* **Activity**
Every line in the entries where "порог" is found should be copied.

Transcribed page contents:
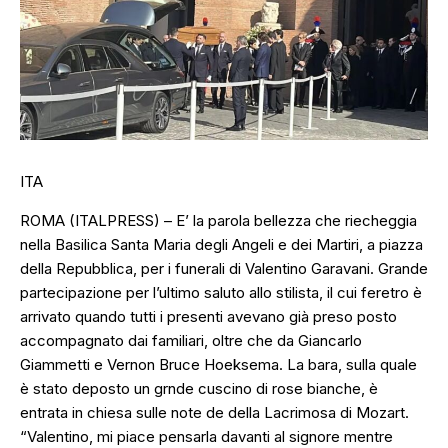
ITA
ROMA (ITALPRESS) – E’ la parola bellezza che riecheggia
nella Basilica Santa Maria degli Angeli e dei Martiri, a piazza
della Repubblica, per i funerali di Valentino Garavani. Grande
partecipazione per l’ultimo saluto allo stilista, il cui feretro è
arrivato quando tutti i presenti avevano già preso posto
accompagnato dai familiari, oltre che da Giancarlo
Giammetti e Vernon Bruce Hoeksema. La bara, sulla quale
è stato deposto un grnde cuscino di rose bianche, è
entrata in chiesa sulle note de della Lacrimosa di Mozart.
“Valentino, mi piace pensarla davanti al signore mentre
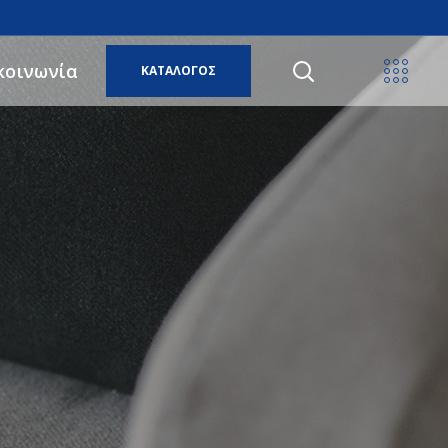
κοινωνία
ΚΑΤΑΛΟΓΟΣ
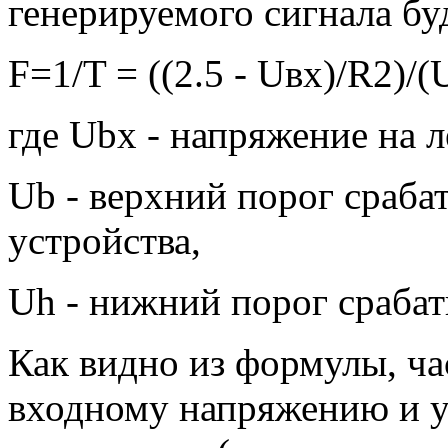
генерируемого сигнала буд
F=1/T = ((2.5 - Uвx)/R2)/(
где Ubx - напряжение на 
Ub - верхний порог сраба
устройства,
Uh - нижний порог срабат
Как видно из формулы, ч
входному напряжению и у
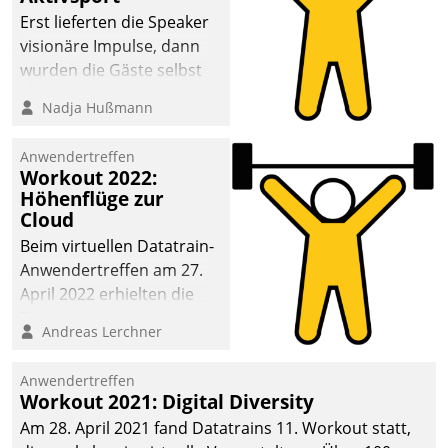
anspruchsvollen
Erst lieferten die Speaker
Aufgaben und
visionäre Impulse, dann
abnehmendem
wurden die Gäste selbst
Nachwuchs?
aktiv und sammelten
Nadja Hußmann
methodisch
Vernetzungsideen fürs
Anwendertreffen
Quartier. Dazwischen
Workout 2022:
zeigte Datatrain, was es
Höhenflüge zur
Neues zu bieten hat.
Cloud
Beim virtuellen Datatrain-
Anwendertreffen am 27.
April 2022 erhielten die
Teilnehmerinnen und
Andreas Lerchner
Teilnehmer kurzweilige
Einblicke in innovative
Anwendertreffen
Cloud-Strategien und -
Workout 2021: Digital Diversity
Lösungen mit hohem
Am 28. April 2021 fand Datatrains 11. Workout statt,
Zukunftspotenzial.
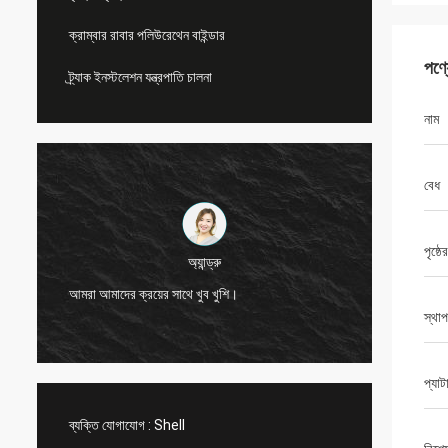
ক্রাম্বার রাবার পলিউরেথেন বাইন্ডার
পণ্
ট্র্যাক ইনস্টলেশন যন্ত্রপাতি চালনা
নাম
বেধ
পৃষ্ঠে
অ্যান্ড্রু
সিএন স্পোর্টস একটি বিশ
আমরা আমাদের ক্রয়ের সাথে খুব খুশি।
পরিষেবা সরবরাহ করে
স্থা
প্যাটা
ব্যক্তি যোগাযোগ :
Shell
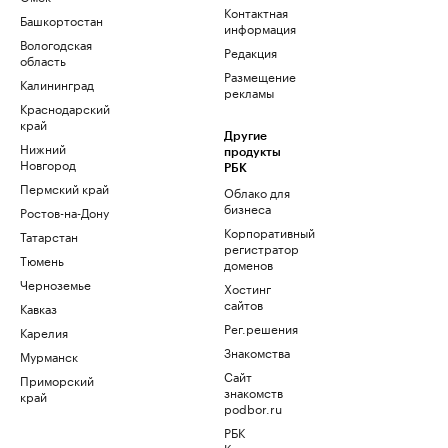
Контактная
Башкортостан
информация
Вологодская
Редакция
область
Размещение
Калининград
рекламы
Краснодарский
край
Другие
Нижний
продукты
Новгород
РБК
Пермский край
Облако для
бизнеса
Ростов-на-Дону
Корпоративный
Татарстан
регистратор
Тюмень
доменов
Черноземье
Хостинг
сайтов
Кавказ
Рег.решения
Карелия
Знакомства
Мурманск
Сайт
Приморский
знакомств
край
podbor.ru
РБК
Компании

* **Solution for this problem**
Ub - верхний порог сраба
Uh - нижний порог срабат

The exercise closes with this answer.